Work request
Only the number is requested. Tally the lines of the data that hold the string "will".

Exercise material
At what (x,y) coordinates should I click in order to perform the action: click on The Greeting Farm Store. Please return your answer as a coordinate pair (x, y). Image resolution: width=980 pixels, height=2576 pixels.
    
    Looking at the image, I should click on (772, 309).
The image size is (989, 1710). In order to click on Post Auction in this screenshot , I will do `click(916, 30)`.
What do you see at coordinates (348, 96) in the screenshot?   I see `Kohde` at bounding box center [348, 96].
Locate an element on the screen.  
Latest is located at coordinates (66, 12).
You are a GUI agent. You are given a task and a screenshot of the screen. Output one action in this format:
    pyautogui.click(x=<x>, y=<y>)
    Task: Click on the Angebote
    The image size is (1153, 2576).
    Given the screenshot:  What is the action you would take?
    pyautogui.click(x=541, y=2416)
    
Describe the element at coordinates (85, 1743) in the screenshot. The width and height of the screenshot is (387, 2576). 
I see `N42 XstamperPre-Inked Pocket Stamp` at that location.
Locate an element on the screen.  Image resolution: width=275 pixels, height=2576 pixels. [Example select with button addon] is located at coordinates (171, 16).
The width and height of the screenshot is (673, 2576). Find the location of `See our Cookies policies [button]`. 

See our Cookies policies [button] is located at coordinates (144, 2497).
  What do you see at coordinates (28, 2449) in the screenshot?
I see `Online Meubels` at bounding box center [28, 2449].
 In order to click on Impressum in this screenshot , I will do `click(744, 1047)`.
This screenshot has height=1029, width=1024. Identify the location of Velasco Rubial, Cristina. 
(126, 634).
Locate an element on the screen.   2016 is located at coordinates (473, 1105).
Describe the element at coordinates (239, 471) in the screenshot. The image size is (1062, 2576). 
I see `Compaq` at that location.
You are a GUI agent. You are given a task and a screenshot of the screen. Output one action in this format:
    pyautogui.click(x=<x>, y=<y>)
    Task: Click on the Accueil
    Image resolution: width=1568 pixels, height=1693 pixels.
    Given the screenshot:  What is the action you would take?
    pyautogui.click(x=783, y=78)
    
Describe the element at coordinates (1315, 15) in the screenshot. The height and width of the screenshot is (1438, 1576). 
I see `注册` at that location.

Answer box
2